Macau casino fortunes may have taken another body blow on Wednesday after China’s President Xi Jinping announced plans to intensify his anti-corruption campaign in 2015. The crackdown, which began in earnest about a year after Xi took power in March 2013, has been widely credited for Macau’s ongoing casino revenue decline as high-profile individuals curbed their conspicuous consumption in a bid to stay under Xi’s radar.
The fifth plenary session of the Communist Party of China’s Central Commission for Discipline Inspection (CCDI) concluded on Wednesday, after which a communiqué was issued listing seven priorities for 2015. These include ensuring senior officials “toe the line” with regards to central leadership policies. All state-owned enterprises (SOEs) will be subject to new inspections and officials found to have embezzled funds or engaged in the selling or buying of government posts will face “serious penalties.”
SOE execs and the heads of Party and government departments will be held accountable for any serious corruption cases that occur on their watch. The government also intends to “strengthen international cooperation in the hunt for fugitive officials and asset recovery.” The CCDI says it punished a total of 71,478 Chinese officials for corruption in 2014, with 68 of these cases involving high-level officials.
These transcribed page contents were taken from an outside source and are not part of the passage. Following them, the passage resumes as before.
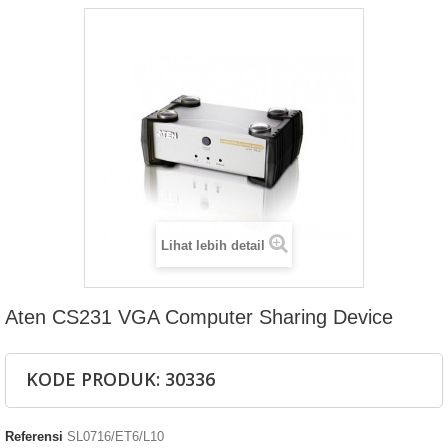
Lihat lebih detail
Aten CS231 VGA Computer Sharing Device
KODE PRODUK: 30336
Referensi
SL0716/ET6/L10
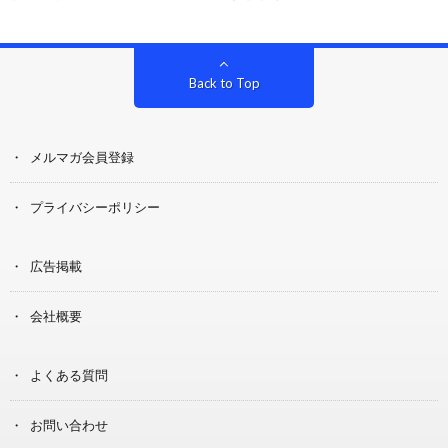
Back to Top
メルマガ会員登録
プライバシーポリシー
広告掲載
会社概要
よくある質問
お問い合わせ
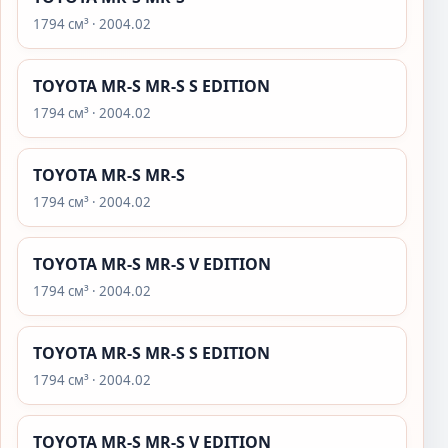
1794 см³ · 2004.02
TOYOTA MR-S MR-S S EDITION
1794 см³ · 2004.02
TOYOTA MR-S MR-S
1794 см³ · 2004.02
TOYOTA MR-S MR-S V EDITION
1794 см³ · 2004.02
TOYOTA MR-S MR-S S EDITION
1794 см³ · 2004.02
TOYOTA MR-S MR-S V EDITION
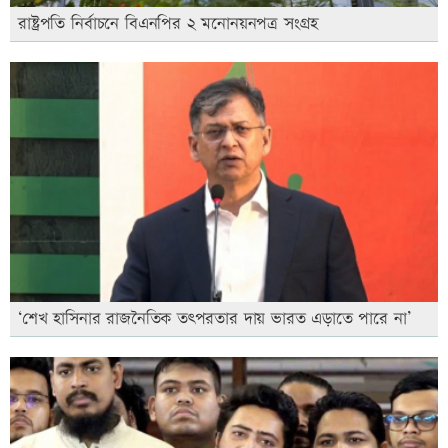
রাষ্ট্রপতি নির্বাচনে বিএনপির ২ মনোনয়নপত্র সংগ্রহ
‘শেখ হাসিনার রাজনৈতিক তৎপরতার দায় ভারত এড়াতে পারে না’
Perhaps sensing that their language might spur the anti-corruption team’s rank-and-file members to break out the pitchforks and torches, the state cautioned that this was not a “whirlwind campaign” but a “step by step” process that required “political composure, restraint and patience.” In other words, anyone hoping that Xi would ease up on the throttle has another thing coming.
As for what impact this broadened campaign might have on Macau, one only has to look at the damage previous efforts have done to Macau’s VIP gambling sector (and the junket operators that cater to these VIPs). High-rollers traditionally account for as much 70% of overall gaming revenue but this has fallen to as low as 56% in recent months.
Pre-crackdown studies by the Polytechnic Institute of Macau found that around half of Macau’s high-rollers were either government officials or SOE executives. One assumes that the smarter VIPs have already cottoned on to the fact that playtime is over, so anybody caught in the act from this point forward is merely bent on proving Darwin was right.
It won’t help that the recent arrest of Stanley Ho’s nephew for operating a prostitution ring at the Hotel Lisboa has local police vowing to beef up surveillance at Macau’s gaming properties. On Tuesday, Macau’s Secretary for Security Wong Sio Chak vowed to “strengthen communication with senior executives in casinos and hotels” while simultaneously adding more equipment and manpower to the Public Security Forces to help in “maintaining a secure society.” And, one presumes, less profitable casinos.